Scottsdale, Arizona. Anni ‘50.

Un bambino è seduto alla scrivania della sua cameretta. Tra le mani tiene un libro di scuola. Prova a leggerlo, ma le lettere appaiono disordinate, le parole diventano sfuggenti davanti ai suoi occhi. Il ragazzino rimane disorientato e non riesce a trattenere i concetti scritti nella pagina davanti a sé.
Quel bambino è un giovane Steven Spielberg e la confusione delle parole nel libro è dovuta alla sua dislessia, che però gli verrà diagnosticata solo cinquant’anni dopo.Allora il futuro regista, nel silenzio della sua stanza, chiude gli occhi. Nella sua mente le parole si animano, diventano immagini in movimento, raccontano storie chiare e ordinate, racconti che si fissano nella sua memoria.

Un giorno, partendo da queste scene nella sua mente, inizierà a usare una vecchia videocamera per raccontare nuove storie. Queste immagini diventeranno non solo il motivo del suo successo, ma il suo modo di capire il mondo, crescere e comunicare. (Se vuoi approfondire, guarda questa intervista a Spielberg sul tema.)

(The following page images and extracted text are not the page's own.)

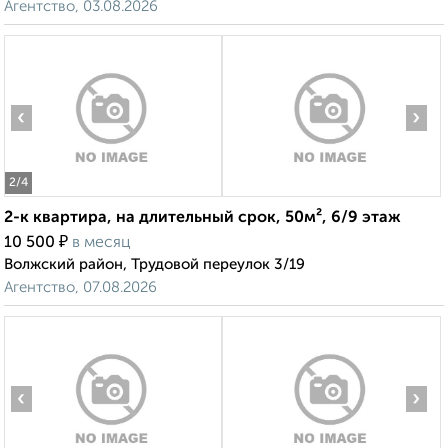
Агентство, 03.08.2026
‹
›
2
/4
2-к квартира, на длительный срок, 50м², 6/9 этаж
₽
10 500
в месяц
Волжский район, Трудовой переулок 3/19
Агентство, 07.08.2026
‹
›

Cosa ci racconta questa storia?
Così come Steven Spielberg utilizza immagini in movimento e storie per interpretare ciò che lo circonda, ognuno di noi ha il proprio modo di vedere il mondo, di ragionare, di imparare. La didattica, oggi più che mai, è chiamata a riconoscere queste differenze all’interno della classe, a sostenerle e valorizzarle. L’insegnamento personalizzato e inclusivo risponde proprio a questa esigenza, garantire a studentesse e studenti di crescere e imparare nel modo più adatto a loro.